- Cynthia Landesberg
Growing up, I lived in one of those unremarkable suburban neighborhoods everyone has seen and no one remembers. Two-story houses. Well-manicured lawns. A driveway leading to a garage filled with bikes for the 2.5 kids living in the house. An asphalt paved bike path ran by these cookie-cutter homes and around a man-made pond, a gazebo sitting pretty to the side. This pond was the farthest I was allowed to bike without an adult and so I came here often, putting as much distance as possible between me and the vibrational tension of unhappily married parents that filled what was supposed to be home. I sat on the grassy hill, back propped against a rectangular metal box that filtered the pond, and watched the geese float about. I wondered why the geese chose this place to make their home, a pond with a view obstructed by houses set to the constant humming of electricity. They voluntarily lived in water littered with Fritos bags and Slurpee cups, an inorganic home not worthy of them.
Did someone pluck them from their families and drop them here, like what happened to me? I was 6 months old when the Korean government stamped the paperwork authorizing the erasure of my Korean citizenship, all 13 pounds of me, too heavy a burden for a government to bear. I soared across the Pacific Ocean, across the land of the free and the home of the brave, 14 hours to Washington, D.C., to a Jewish couple, to my new unnatural habitat.
I watched these geese, their brown feathers preened perfectly, their black necks imperial in posture, and as their necks click a few degrees to look around. Then, without warning or apparent reason, the geese begin to paddle faster and their wings lift, an invisible force turning them into marionettes. Their necks stretch, their backs elongate, their beaks point just a bit more towards the sky. And, like magic, an orchestra of noise beats as their wings flap, their feet tuck in, and they fly. Free. Untouchable.

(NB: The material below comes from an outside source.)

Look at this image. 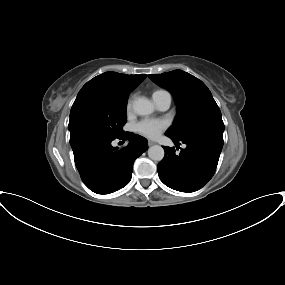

I always wanted to be those geese, to escape, to lead a life as different as possible from my parents, with their paper-pushing government jobs. I fantasized about living in New York City, melding seamlessly into the throngs of people walking along First Avenue each morning, hustling to my job as a doctor or a lawyer. Anonymous in the best of ways, the crowd would act as a bulwark from the smothering feeling of being an object of curiosity all the time—an adopted Korean Jew.
But then, for no clear reason at all, the geese tilted their wings in succession and circled back down. All of their movements in reverse order was like watching a video as it rewinds. Beaks down. Backs contract. Neck curves. Wings shrink. There is a brief eruption of flapping, a slight splash, and then they are floating again in the same place. They look satisfied, peaceful, and regal. They are the monarchs of their artificial habitat once again.
I would always leave after they returned, never understanding why they came back, feeling angry at them. They could leave but did not. Now, in my late 30s with three kids and a garage full of bikes living just a handful of miles from that same artificial pond, I realize that despite a brief stretching of my own wings, I nestled right back where I started. I could have left too, but did not.
I made no conscious choice to build my life this way, so close to the landmarks of my childhood. Instead, an unspoken force kept me close, daring me to stay, daring me to make this contrived home my own, daring me to be happy, here. My personal redemption simply could not have happened in New York City, a lovely place to hide but not to be found. As ridiculous as it sounds, my life as a suburban mom is an act of defiance, an act of power, an act of resilience. It is a message to that baby who was placed here, in the most artificial of habitats, that she belongs. Like the goose with his head held high, I am the queen gliding on her fake pond, daring anyone to tell her, especially the voice in her head, that she should go away, that this is not home.